5.2 Importance of Designing a Lesson Plan

  1. Ensures Clear Direction During Teaching

    • Prevents improvisation and confusion.

    • Helps the teacher know exactly what to teach and how.

  2. Promotes Effective Time Management

    • Allocates time for introduction, lesson delivery, assessment, and closure.

    • Reduces time wastage in class.

  3. Helps Achieve Lesson Objectives

    • Ensures that learners meet specific outcomes by the end of the lesson.

    • Aligns teaching methods with objectives.

  4. Builds Teacher Confidence

    • Teachers feel prepared and professional.

    • Reduces nervousness, especially for new teachers.

  5. Ensures Systematic Assessment

    • Integrates continuous assessment like questioning, class exercises, or quizzes.
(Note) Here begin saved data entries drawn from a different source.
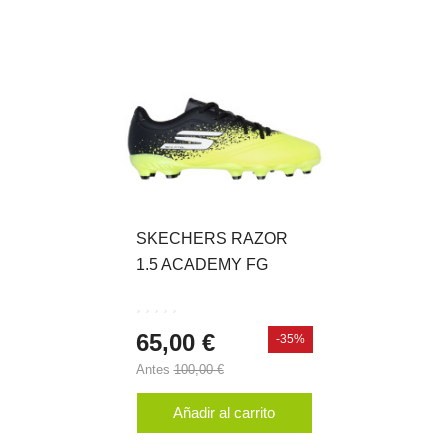
SKECHERS RAZOR
1.5 ACADEMY FG
65,00 €
-35%
Antes
100,00 €
Añadir al carrito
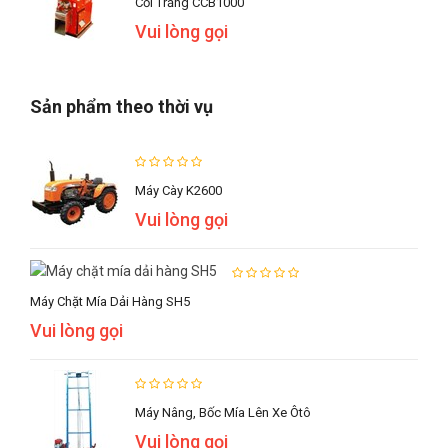
Cối Trắng CCB1000
Vui lòng gọi
Sản phẩm theo thời vụ
Máy Cày K2600
Vui lòng gọi
Máy Chặt Mía Dải Hàng SH5
Vui lòng gọi
Máy Nâng, Bốc Mía Lên Xe Ôtô
Vui lòng gọi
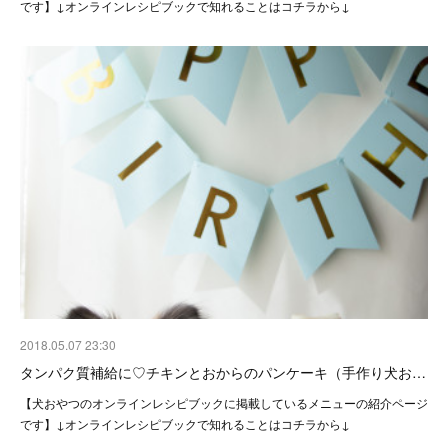
です】↓オンラインレシピブックで知れることはコチラから↓
2018.05.07 23:30
タンパク質補給に♡チキンとおからのパンケーキ（手作り犬お…
【犬おやつのオンラインレシピブックに掲載しているメニューの紹介ページ
です】↓オンラインレシピブックで知れることはコチラから↓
  6. Enhances Learner Engagement

    • Structured activities like group work, discussions, and practical demonstrations keep learners active.


5.3 Factors to Consider When Designing a Lesson Plan

  1. Learners’ Level and Needs

    • Consider age, previous knowledge, and learning abilities.

    • Example: JHS 1 learners need simpler examples than SHS 3 learners.

  2. Duration of the Lesson

    • A JHS lesson is usually 35–40 minutes.

    • Allocate time for introduction (5 mins), presentation (20 mins), evaluation (10 mins), and closure (5 mins).

  3. Lesson Objectives

    • Must be clear, measurable, and achievable within the lesson duration.

  4. Teaching Methods

    • Choose strategies suitable for content and learners:

      • Discussion for opinions

      • Demonstration for science experiments

      • Group work for collaborative skills

  5. Instructional Resources

    • Include textbooks, charts, models, ICT tools (PowerPoint, videos).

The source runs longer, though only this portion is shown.